Preventing free space from being reused

Started by Noah Bergbauerabout 5 years ago5 messageshackers
Jump to latest
#1Noah Bergbauer
noah@statshelix.com

Hello,

I am working on a project where I do not want Postgres to reuse free space
in old pages (see
/messages/by-id/CABjy+RhbFu_Hs8ZEiOzaPaJSGB9jqFF0gDU5gtwCLiurG3NLjQ@mail.gmail.com
for details). I found that the HEAP_INSERT_SKIP_FSM flag accomplishes this.
For a long-term solution I see two options:

1. Introduce a reloption for this.
2. Implement it as a custom table access method in an extension.

As an experiment, I have created an extension which forwards all table
access functions to the builtin heap access method, but enables the
HEAP_INSERT_SKIP_FSM flag for heap_insert and heap_multi_insert. However,
the check in heap_getnext (
https://github.com/postgres/postgres/blob/REL_12_5/src/backend/access/heap/heapam.c#L1294-L1304)
is a showstopper. Because the custom access method uses a different
function table (so that I can override heap_insert and heap_multi_insert),
heap_getnext errors out with "only heap AM is supported". I am currently
hacking around this problem by duplicating all code up to and including
heap_getnext, with this check commented out. Clearly this is not ideal, as
changes to the heap code in future updates might cause incompatibilities.

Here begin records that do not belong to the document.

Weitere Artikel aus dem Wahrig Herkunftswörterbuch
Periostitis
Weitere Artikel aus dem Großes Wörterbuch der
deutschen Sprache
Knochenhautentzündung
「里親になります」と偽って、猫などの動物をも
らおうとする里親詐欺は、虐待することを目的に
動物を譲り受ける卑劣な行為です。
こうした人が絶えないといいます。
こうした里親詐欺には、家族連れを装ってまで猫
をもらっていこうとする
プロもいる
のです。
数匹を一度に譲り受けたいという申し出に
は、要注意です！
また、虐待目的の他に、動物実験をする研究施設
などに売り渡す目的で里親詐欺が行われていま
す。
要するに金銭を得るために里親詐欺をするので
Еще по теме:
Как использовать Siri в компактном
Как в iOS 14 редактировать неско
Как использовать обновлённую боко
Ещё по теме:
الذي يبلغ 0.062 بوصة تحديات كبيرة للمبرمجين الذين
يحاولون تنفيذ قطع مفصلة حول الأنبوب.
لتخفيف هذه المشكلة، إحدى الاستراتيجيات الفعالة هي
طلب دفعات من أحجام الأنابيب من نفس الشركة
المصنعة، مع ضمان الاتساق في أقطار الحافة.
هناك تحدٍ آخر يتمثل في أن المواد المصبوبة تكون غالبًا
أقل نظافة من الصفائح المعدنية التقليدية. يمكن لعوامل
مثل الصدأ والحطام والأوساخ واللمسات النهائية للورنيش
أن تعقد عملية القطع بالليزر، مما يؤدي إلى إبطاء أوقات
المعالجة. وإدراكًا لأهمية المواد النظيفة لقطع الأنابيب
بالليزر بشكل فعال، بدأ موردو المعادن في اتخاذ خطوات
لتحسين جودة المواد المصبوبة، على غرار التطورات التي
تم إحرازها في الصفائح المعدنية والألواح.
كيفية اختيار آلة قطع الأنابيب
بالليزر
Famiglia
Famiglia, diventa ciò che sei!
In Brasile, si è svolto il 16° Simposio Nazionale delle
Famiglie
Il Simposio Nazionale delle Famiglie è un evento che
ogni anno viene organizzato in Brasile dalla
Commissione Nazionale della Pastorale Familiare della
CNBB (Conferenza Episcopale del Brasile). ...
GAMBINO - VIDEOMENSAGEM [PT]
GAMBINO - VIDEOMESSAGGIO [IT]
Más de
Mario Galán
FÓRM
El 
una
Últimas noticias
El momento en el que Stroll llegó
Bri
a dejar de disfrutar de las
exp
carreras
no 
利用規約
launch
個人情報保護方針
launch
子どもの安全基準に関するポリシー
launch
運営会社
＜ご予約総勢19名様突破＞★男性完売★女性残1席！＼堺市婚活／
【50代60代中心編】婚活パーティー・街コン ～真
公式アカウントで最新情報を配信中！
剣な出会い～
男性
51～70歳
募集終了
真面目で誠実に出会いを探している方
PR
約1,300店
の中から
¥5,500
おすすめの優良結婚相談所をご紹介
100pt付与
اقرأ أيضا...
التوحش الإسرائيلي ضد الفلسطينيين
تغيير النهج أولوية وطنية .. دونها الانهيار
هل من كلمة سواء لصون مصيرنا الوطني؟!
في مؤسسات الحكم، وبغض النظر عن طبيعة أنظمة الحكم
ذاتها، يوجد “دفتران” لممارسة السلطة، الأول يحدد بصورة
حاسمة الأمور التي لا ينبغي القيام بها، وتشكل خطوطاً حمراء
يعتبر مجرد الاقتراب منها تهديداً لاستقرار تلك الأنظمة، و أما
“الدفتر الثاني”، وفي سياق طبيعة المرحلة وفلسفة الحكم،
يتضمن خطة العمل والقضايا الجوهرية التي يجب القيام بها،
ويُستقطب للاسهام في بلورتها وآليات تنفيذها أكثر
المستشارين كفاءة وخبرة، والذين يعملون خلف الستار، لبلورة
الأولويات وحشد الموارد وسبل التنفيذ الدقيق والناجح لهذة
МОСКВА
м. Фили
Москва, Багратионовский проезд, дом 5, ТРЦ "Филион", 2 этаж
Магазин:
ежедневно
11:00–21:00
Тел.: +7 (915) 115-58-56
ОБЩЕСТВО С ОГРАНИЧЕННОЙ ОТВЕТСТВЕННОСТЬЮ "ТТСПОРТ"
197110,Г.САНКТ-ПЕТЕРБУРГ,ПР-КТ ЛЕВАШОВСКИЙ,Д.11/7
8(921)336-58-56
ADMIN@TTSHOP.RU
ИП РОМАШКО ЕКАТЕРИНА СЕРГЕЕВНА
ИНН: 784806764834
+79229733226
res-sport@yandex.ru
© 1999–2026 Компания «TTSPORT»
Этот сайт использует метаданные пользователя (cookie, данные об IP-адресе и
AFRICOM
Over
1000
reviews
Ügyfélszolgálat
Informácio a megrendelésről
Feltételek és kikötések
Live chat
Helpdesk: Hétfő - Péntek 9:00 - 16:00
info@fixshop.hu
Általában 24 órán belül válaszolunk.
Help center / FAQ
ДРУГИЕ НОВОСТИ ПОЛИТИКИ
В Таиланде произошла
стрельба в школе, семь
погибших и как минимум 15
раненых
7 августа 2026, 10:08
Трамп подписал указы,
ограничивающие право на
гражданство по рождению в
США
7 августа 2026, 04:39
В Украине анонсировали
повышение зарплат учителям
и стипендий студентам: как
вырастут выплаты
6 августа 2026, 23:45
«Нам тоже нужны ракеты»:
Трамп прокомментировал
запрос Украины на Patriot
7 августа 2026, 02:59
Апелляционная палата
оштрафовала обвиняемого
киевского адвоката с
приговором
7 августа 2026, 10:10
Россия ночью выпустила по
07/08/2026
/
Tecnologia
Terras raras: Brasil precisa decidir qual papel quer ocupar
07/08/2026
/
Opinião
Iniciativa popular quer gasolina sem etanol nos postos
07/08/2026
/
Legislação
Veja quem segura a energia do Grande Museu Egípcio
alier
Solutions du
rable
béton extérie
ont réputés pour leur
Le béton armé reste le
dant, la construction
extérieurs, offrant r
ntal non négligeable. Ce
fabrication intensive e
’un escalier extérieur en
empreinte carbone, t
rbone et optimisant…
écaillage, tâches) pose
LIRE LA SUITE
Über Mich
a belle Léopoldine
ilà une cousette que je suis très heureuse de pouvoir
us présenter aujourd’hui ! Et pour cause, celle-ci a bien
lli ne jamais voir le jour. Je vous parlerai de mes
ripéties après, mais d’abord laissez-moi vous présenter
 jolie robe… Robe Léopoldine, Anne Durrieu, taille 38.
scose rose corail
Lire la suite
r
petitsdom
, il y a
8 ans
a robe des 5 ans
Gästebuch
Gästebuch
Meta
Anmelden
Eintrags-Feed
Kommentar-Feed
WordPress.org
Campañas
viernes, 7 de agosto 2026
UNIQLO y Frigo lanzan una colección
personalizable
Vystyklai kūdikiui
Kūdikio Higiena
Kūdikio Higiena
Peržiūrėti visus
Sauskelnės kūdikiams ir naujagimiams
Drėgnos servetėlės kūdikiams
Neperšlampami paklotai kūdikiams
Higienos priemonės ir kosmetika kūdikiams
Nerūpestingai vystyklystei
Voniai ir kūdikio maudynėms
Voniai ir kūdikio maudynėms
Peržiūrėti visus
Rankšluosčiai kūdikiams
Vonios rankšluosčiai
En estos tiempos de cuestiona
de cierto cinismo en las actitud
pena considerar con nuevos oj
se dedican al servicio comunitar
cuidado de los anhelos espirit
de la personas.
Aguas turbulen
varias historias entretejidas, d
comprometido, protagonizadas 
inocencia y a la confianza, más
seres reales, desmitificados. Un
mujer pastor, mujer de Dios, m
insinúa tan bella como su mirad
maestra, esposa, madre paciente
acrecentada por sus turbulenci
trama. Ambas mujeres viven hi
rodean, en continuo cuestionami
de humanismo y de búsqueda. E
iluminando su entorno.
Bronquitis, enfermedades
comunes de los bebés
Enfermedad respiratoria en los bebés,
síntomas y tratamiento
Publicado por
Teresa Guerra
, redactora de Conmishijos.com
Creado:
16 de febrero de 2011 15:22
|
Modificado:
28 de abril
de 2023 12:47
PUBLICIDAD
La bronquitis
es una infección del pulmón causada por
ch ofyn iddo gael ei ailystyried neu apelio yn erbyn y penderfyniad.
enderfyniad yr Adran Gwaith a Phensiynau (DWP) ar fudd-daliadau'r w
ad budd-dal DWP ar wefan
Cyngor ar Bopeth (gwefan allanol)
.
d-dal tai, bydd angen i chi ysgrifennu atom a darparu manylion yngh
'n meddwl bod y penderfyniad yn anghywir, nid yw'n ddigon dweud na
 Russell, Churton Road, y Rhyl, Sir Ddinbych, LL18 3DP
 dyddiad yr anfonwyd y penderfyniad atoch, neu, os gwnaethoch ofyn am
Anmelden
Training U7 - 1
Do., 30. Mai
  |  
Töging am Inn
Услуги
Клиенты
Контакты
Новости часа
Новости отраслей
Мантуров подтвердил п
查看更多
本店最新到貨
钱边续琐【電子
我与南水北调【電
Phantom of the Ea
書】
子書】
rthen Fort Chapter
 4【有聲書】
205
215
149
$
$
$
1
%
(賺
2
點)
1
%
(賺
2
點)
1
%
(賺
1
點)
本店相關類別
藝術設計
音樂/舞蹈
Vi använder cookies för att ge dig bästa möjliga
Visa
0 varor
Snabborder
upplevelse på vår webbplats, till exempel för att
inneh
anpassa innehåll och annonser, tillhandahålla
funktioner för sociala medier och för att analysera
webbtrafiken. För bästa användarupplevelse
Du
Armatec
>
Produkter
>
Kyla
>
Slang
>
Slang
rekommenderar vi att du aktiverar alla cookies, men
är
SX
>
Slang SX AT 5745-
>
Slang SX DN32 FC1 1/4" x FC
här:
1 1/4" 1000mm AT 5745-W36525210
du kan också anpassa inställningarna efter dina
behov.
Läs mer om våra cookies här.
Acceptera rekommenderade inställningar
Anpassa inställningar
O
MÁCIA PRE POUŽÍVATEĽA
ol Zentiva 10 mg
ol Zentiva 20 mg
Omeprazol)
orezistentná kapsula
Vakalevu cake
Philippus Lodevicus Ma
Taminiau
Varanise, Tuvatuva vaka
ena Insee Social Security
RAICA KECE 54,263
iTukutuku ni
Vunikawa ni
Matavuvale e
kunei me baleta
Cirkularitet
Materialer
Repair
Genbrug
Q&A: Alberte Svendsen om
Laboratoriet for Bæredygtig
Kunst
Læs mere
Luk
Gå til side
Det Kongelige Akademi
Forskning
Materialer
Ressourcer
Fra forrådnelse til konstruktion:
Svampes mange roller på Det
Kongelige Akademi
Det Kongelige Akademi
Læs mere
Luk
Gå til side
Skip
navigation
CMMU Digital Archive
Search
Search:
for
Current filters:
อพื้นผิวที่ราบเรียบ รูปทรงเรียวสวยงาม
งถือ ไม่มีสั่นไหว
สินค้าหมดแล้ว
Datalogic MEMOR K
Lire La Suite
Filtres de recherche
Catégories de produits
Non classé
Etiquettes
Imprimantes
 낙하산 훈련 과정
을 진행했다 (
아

Any ideas on how to proceed with this issue?

Thank you,
Noah Bergbauer

#2Tom Lane
tgl@sss.pgh.pa.us
In reply to: Noah Bergbauer (#1)
Re: Preventing free space from being reused

Noah Bergbauer <noah@statshelix.com> writes:

I am working on a project where I do not want Postgres to reuse free space
in old pages (see
/messages/by-id/CABjy+RhbFu_Hs8ZEiOzaPaJSGB9jqFF0gDU5gtwCLiurG3NLjQ@mail.gmail.com
for details). I found that the HEAP_INSERT_SKIP_FSM flag accomplishes this.
For a long-term solution I see two options:
1. Introduce a reloption for this.
2. Implement it as a custom table access method in an extension.

TBH, I can't believe that this is actually a good idea. If we introduce
a reloption that does that, we'll just be getting users complaining about
table bloat ... but probably only after they get to a state where it's
going to be horribly painful to get out of.

(My reaction to your previous thread was that it was simply a question
of blindly insisting on using BRIN indexes for a case that they're quite
badly adapted to. The better answer is to not use BRIN.)

regards, tom lane

#3Noah Bergbauer
noah@statshelix.com
In reply to: Tom Lane (#2)
Re: Preventing free space from being reused

(My reaction to your previous thread was that it was simply a question
of blindly insisting on using BRIN indexes for a case that they're quite
badly adapted to. The better answer is to not use BRIN.)

Apologies, perhaps I am completely misunderstanding the motivation for BRIN?

From the docs:

BRIN is designed for handling very large tables in which certain columns

have some natural correlation with their physical location within the table.

[...]
a table storing a store's sale orders might have a date column on which

each order was placed, and most of the time the entries for earlier orders
will appear earlier in the table

My table is very large, and the column in question has a strong natural
correlation with each tuple's physical location. It is, in fact, a date
column where entries with earlier timestamps will appear earlier in the
table. To be honest, if this isn't a use case for BRIN, then I don't know
what is. The only exception to this is a small proportion of tuples which
are slotted into random older pages due to their small size.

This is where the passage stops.